→ Description of the task
What lines in the entries hold the string "harness"? List them.

Segment Open

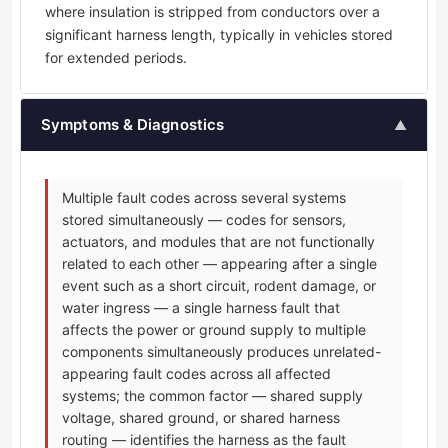
where insulation is stripped from conductors over a
significant harness length, typically in vehicles stored
for extended periods.
Symptoms & Diagnostics
▲
Multiple fault codes across several systems
stored simultaneously — codes for sensors,
actuators, and modules that are not functionally
related to each other — appearing after a single
event such as a short circuit, rodent damage, or
water ingress — a single harness fault that
affects the power or ground supply to multiple
components simultaneously produces unrelated-
appearing fault codes across all affected
systems; the common factor — shared supply
voltage, shared ground, or shared harness
routing — identifies the harness as the fault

Segment Closed

→ Task result
significant harness length, typically in vehicles stored
water ingress — a single harness fault that
voltage, shared ground, or shared harness
routing — identifies the harness as the fault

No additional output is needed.